## Exercise instructions
Task for the records below: please copy exactly, and only, the lines from the one containing "стеллаж. В этом" to the last line, both included, leaving out the pictures.

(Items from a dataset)
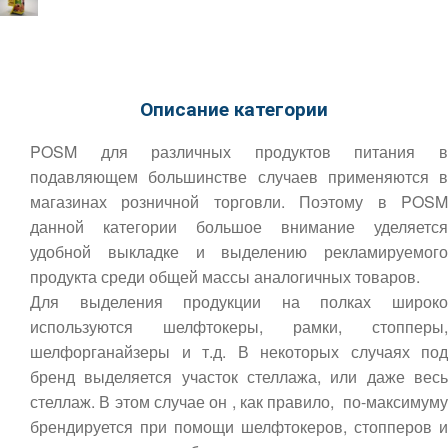
Описание категории
POSM для различных продуктов питания в
подавляющем большинстве случаев применяются в
магазинах розничной торговли. Поэтому в POSM
данной категории большое внимание уделяется
удобной выкладке и выделению рекламируемого
продукта среди общей массы аналогичных товаров.
Для выделения продукции на полках широко
используются шелфтокеры, рамки, стопперы,
шелфорганайзеры и т.д. В некоторых случаях под
бренд выделяется участок стеллажа, или даже весь
стеллаж. В этом случае он , как правило, по-максимуму
брендируется при помощи шелфтокеров, стопперов и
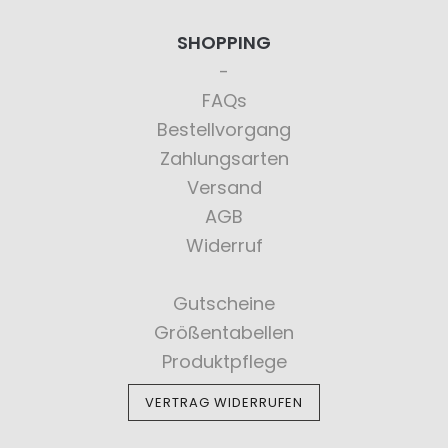
SHOPPING
FAQs
Bestellvorgang
Zahlungsarten
Versand
AGB
Widerruf
Gutscheine
Größentabellen
Produktpflege
VERTRAG WIDERRUFEN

## Finished exercise
стеллаж. В этом случае он , как правило, по-максимуму
брендируется при помощи шелфтокеров, стопперов и
SHOPPING
FAQs
Bestellvorgang
Zahlungsarten
Versand
AGB
Widerruf
Gutscheine
Größentabellen
Produktpflege
VERTRAG WIDERRUFEN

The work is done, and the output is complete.